Further down are entries; set down exactly and only the lines from the one with "Centre d'aide" up to and including the one with "тільки на бойовій (реальній)", dropping each picture.

### EXCERPTED RECORDS ###

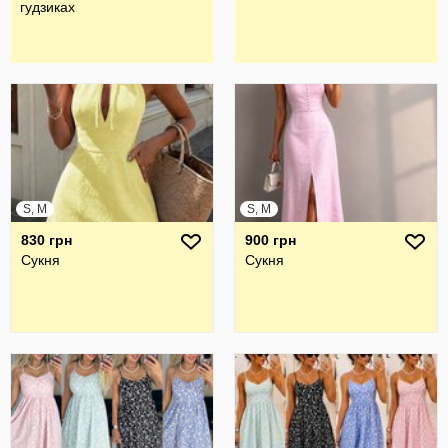
гудзиках
S, M
S, M
830 грн
900 грн
Сукня
Сукня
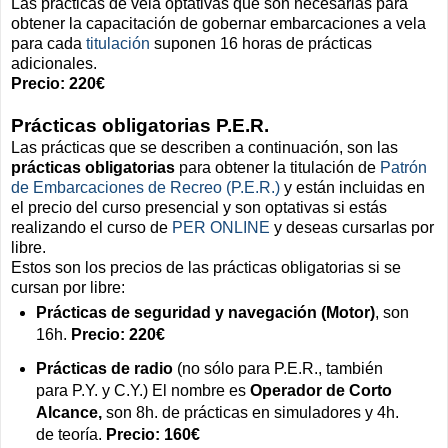
Las prácticas de vela optativas que son necesarias para
obtener la capacitación de gobernar embarcaciones a vela
para cada
titulación
suponen 16 horas de prácticas
adicionales.
P
recio: 220€
Prácticas obligatorias P.E.R.
Las prácticas que se describen a continuación, son las
prácticas obligatorias
para obtener la titulación de
Patrón
de Embarcaciones de Recreo (P.E.R.)
y están incluidas en
el precio del curso presencial y son optativas si estás
realizando el curso de
PER ONLINE
y deseas cursarlas por
libre.
Estos son los precios de las prácticas obligatorias si se
cursan por libre:
Prácticas de seguridad y navegación (Motor)
, son
16h.
Precio: 220€
Prácticas de radio
(no sólo para P.E.R., también
para P.Y. y C.Y.) El nombre es
Operador de Corto
Alcance,
son 8h. de prácticas en simuladores y 4h.
de teoría.
Precio: 160€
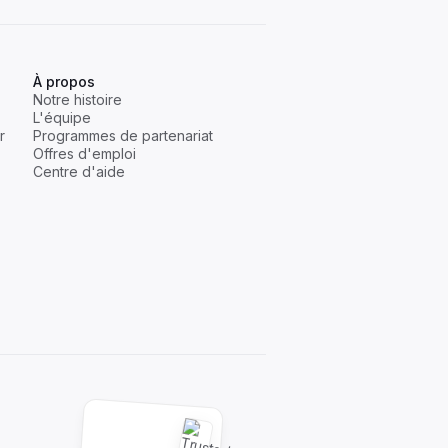
À propos
Notre histoire
L'équipe
r
Programmes de partenariat
Offres d'emploi
Centre d'aide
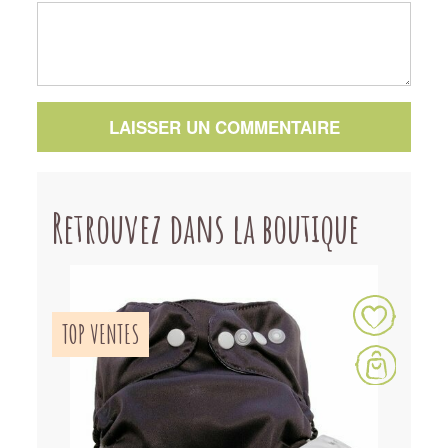
LAISSER UN COMMENTAIRE
Retrouvez dans la boutique
TOP VENTES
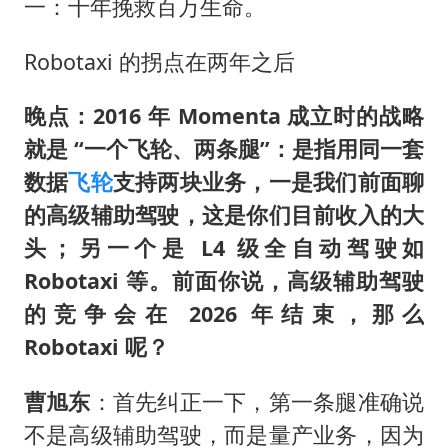
一：十年挽救百万生命。
Robotaxi 的拐点在两年之后
晚点：2016 年 Momenta 成立时的战略
就是 “一个飞轮、两条腿”：是指用同一套
数据
飞轮
支持两块业务，一是我们前面聊
的高级辅助驾驶，这是你们目前收入的大
头；另一个是 L4 级全自动驾驶如
Robotaxi 等。前面你说，高级辅助驾驶
的竞争会在 2026 年结束，那么
Robotaxi 呢？
曹旭东
：首先纠正一下，第一条腿准确说
不是高级辅助驾驶，而是量产业务，因为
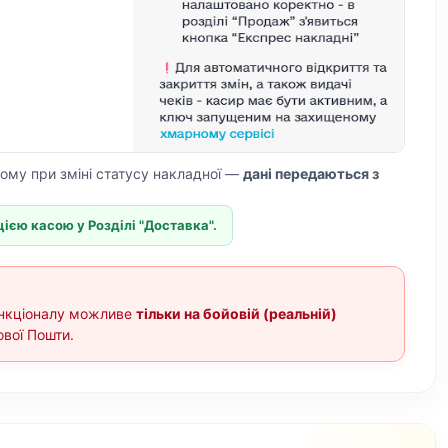
ому при зміні статусу накладної —
дані передаються з
ією касою у Розділі "Доставка".
ункціоналу можливе
тільки на бойовій (реальній)
ової Пошти.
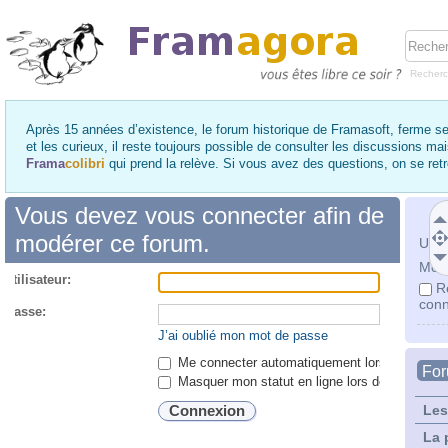
Recher
Après 15 années d’existence, le forum historique de Framasoft, ferme se
et les curieux, il reste toujours possible de consulter les discussions ma
Frama
colibri
qui prend la relève. Si vous avez des questions, on se re
Vous devez vous connecter afin de
modérer ce forum.
Utili
Mot 
utilisateur:
R
conn
 passe:
J’ai oublié mon mot de passe
Me connecter automatiquement lors de chaque 
Fo
Masquer mon statut en ligne lors de cette ses
Les
La 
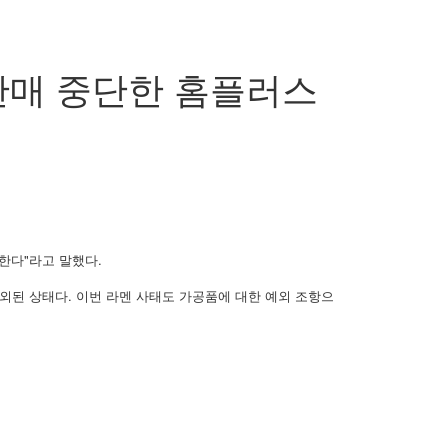
판매 중단한 홈플러스
한다"라고 말했다.
된 상태다. 이번 라멘 사태도 가공품에 대한 예외 조항으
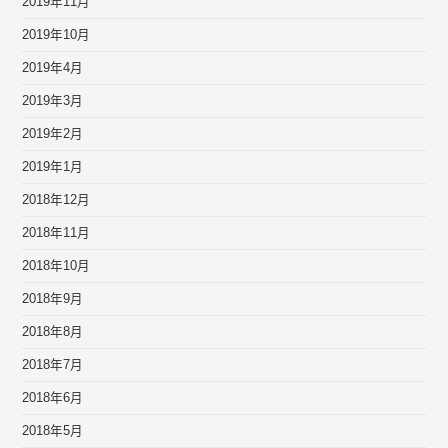
2019年11月
2019年10月
2019年4月
2019年3月
2019年2月
2019年1月
2018年12月
2018年11月
2018年10月
2018年9月
2018年8月
2018年7月
2018年6月
2018年5月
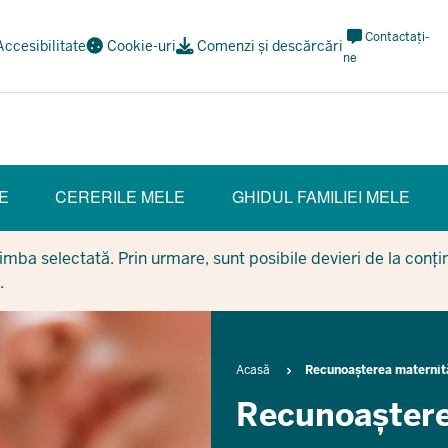
Meta
Contactați-
Accesibilitate
Cookie-uri
Comenzi și descărcări
Navi
ne
Social
E
CERERILE MELE
GHIDUL FAMILIEI MELE
mba selectată. Prin urmare, sunt posibile devieri de la conținu
.
Breadcrumb
Acasă
Recunoașterea maternită
Recunoaștere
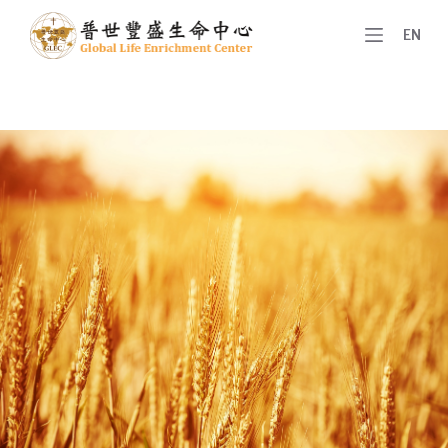
跳
EN
至
主
要
內
容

###

RESULT FOR THIS TASK:
Centre d'aide
LAISSER UN COMMENTAIRE
Retrouvez dans la boutique
TOP VENTES
一：十年挽救百万生命。
Robotaxi 的拐点在两年之后
晚点：2016 年 Momenta 成立时的战略
就是 “一个飞轮、两条腿”：是指用同一套
数据
飞轮
支持两块业务，一是我们前面聊
的高级辅助驾驶，这是你们目前收入的大
头；另一个是 L4 级全自动驾驶如
Robotaxi 等。前面你说，高级辅助驾驶
的竞争会在 2026 年结束，那么
Robotaxi 呢？
曹旭东
：首先纠正一下，第一条腿准确说
不是高级辅助驾驶，而是量产业务，因为
ому при зміні статусу накладної —
дані передаються з
ією касою у Розділі "Доставка".
ункціоналу можливе
тільки на бойовій (реальній)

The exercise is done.